PLAT 25.184 Release Notes

Date: June 26, 2025

Highlights

We have updated our Identity Verification Workflows and Device Assurance Levels to support requiring some users to have their identity verified without requiring all users to do so. Specifically, we now have an option when configuring a Workflow with an Identity Verification step to “Require verification to use device for authentication”.
When workflows are setup with this option enabled, devices will be enrolled after completing the self-service portion of enrollment with a state of “Unverified” (which is below “Basic”). If a user tries to use this device for authentication, they will be prevented from using it as it does not meet the minimum assurance level.

We have also updated our workflow support to include workflows for agentless (Security Keys / Passkeys) enrollments. When creating a workflow, you can now choose between:.
- Standard: with options to define self-service (knowledge factors and/or possession factors) and identity verification steps.
- Agentless: to create a workflow with only an identity verification step (as users don’t perform self-service steps with agentless, they simply enroll though the User Portal).

When using the Windows Authenticator for Entra-joined Windows machines, TruU enrolls the device as a FIDO Security Key in Entra ID on behalf of the user in order to use TruU to authenticate to Windows. We have improved our management of the registered device such that when a user re-enrolls the same device, we will delete the old key in Entra ID.

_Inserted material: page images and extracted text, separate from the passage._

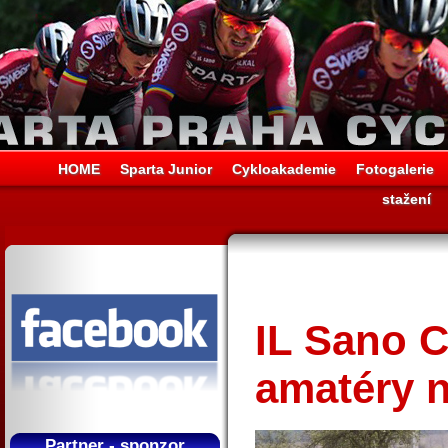
HOME
Sparta Junior
Cykloakademie
Fotogalerie
stažení
IL Sano 
amatéry
Partner - sponzor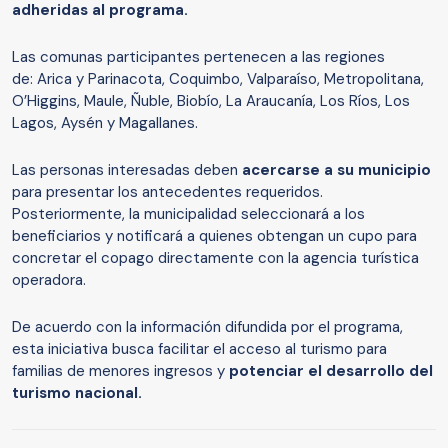
adheridas al programa.
Las comunas participantes pertenecen a las regiones
de: Arica y Parinacota, Coquimbo, Valparaíso, Metropolitana,
O’Higgins, Maule, Ñuble, Biobío, La Araucanía, Los Ríos, Los
Lagos, Aysén y Magallanes.
Las personas interesadas deben
acercarse a su municipio
para presentar los antecedentes requeridos.
Posteriormente, la municipalidad seleccionará a los
beneficiarios y notificará a quienes obtengan un cupo para
concretar el copago directamente con la agencia turística
operadora.
De acuerdo con la información difundida por el programa,
esta iniciativa busca facilitar el acceso al turismo para
familias de menores ingresos y
potenciar el desarrollo del
turismo nacional.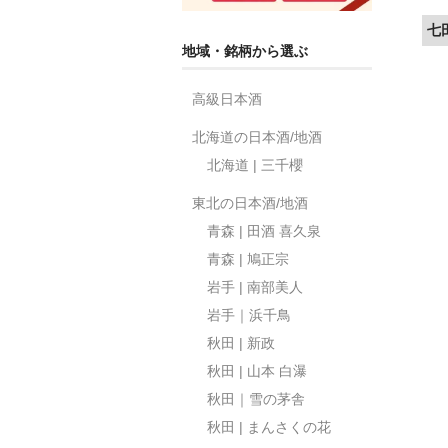
七
地域・銘柄から選ぶ
高級日本酒
北海道の日本酒/地酒
北海道 | 三千櫻
東北の日本酒/地酒
青森 | 田酒 喜久泉
青森 | 鳩正宗
岩手 | 南部美人
岩手｜浜千鳥
秋田 | 新政
秋田 | 山本 白瀑
秋田｜雪の茅舎
秋田 | まんさくの花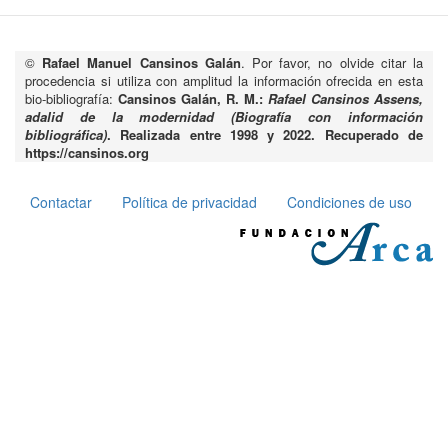
©
Rafael Manuel Cansinos Galán
. Por favor, no olvide citar la
procedencia si utiliza con amplitud la información ofrecida en esta
bio-bibliografía:
Cansinos Galán, R. M.:
Rafael Cansinos Assens,
adalid de la modernidad (Biografía con información
bibliográfica)
. Realizada entre 1998 y 2022. Recuperado de
https://cansinos.org
Contactar
Política de privacidad
Condiciones de uso
Pie
de
página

We have removed obsolete policies from the Computer policy section in the Admin Console. Our original desktop authenticators relied on interactions with a mobile device enrolled in TruU using Bluetooth and/or network communications. The policy settings for those obsolete features have remained in the UI as we had customers still using the older agents. Our customer base is now using the modern authenticators that don’t rely on mobile and so we have cleaned up the Admin Console to reflect the computer policies that apply for the modern authenticators.

To better support delivery of logs from desktop agents and mobile clients to support teams (and to automate ticket creation in ITSM tools), we have added new options to the notification emails that are sent when logs are received. Specifically, we now provide options to include the log files as attachments in the emails that we send. (NOTE: we will only send the logs as an attachment if the files are less than 10 MB).

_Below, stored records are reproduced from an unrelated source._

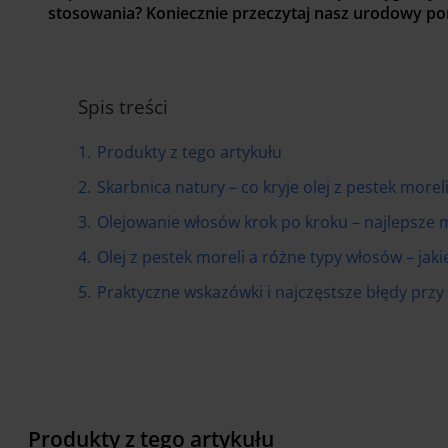
stosowania? Koniecznie przeczytaj nasz urodowy por
Spis treści
1.
Produkty z tego artykułu
2.
Skarbnica natury – co kryje olej z pestek moreli
3.
Olejowanie włosów krok po kroku – najlepsze
4.
Olej z pestek moreli a różne typy włosów – jaki
5.
Praktyczne wskazówki i najczęstsze błędy przy
Produkty z tego artykułu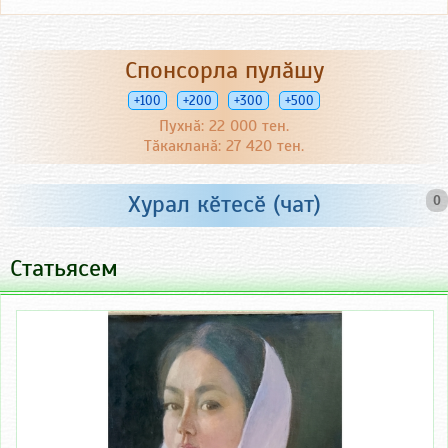
Спонсорла пулӑшу
+100
+200
+300
+500
Пухнӑ: 22 000 тен.
Тӑкакланӑ: 27 420 тен.
Хурал кӗтесӗ (чат)
0
Статьясем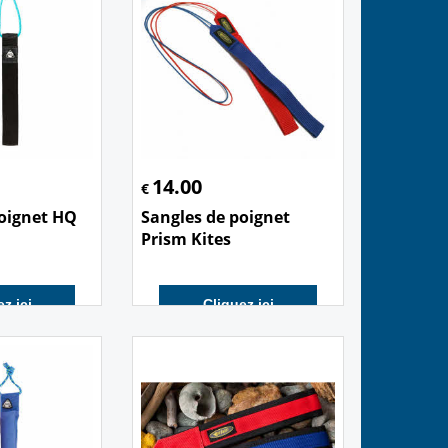
14.00
€
poignet HQ
Sangles de poignet
Prism Kites
z ici
Cliquez ici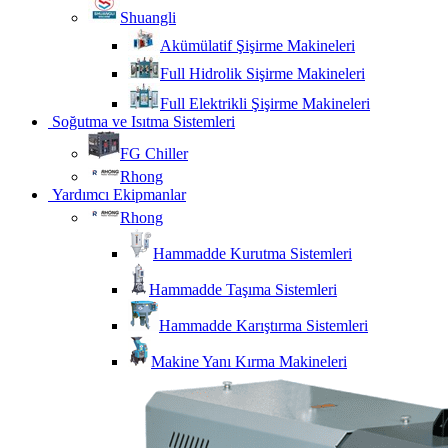
Shuangli
Akümülatif Şişirme Makineleri
Full Hidrolik Sişirme Makineleri
Full Elektrikli Şişirme Makineleri
Soğutma ve Isıtma Sistemleri
FG Chiller
Rhong
Yardımcı Ekipmanlar
Rhong
Hammadde Kurutma Sistemleri
Hammadde Taşıma Sistemleri
Hammadde Karıştırma Sistemleri
Makine Yanı Kırma Makineleri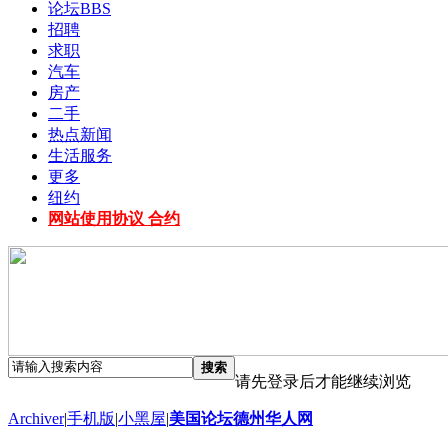
论坛
BBS
招聘
求职
汽车
房产
二手
热点新闻
生活服务
更多
纽约
网站使用协议 合约
搜索
请先登录后才能继续浏览
Archiver
|
手机版
|
小黑屋
|
美国论坛德州华人网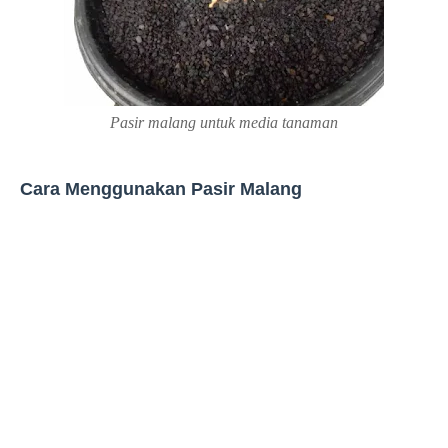
Pasir malang untuk media tanaman
Cara Menggunakan Pasir Malang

We have fixed an issue where recent activity would not appear when viewing events for a user’s device (e.g. clicking on a user, then selecting a device from their device list).
We have fixed an issue where customization (background colors or images) would get lost upon clicking the “Back” button after an SSO failure.
We have fixed an issue where workflow used for enrollment or authentication would fail if user included leading or trailing spaces when entering an email address.
We have updated auditing to include audit events for uploading logos, images and favicons for Branding (Customization).
We have fixed an issue where users would get sent multiple emails with enrollment codes when multi-clicking the “Send Code” button during enrollment.
We have fixed an issue where the alternate URL (displayed on the User Portal sign-in page) would still point to the Admin Console even if it had been customized to navigate to a different location.
We have fixed an issue where the first-time user flow in the User Portal did not work properly when an image is being used for the SSO background.
We have improved performance of the User Portal login page loading.
We have fixed an issue where SSO from some applications using an embedded browser would fail.

Ticket Number	Component	Summary
PLAT-11042	Event Logging	No event is generated in the Admin Console when a user cancels enrollment.
PLAT-9359	Admin Console	The view of devices does not get updated immediately when dormant settings are modified. If the Admin changes the “Stale Device Handling” configuration under “Settings > Security”, the status for devices (Active / Dormant) may not be accurate for up to 15 minutes as the status is cached and updated every 15 minutes.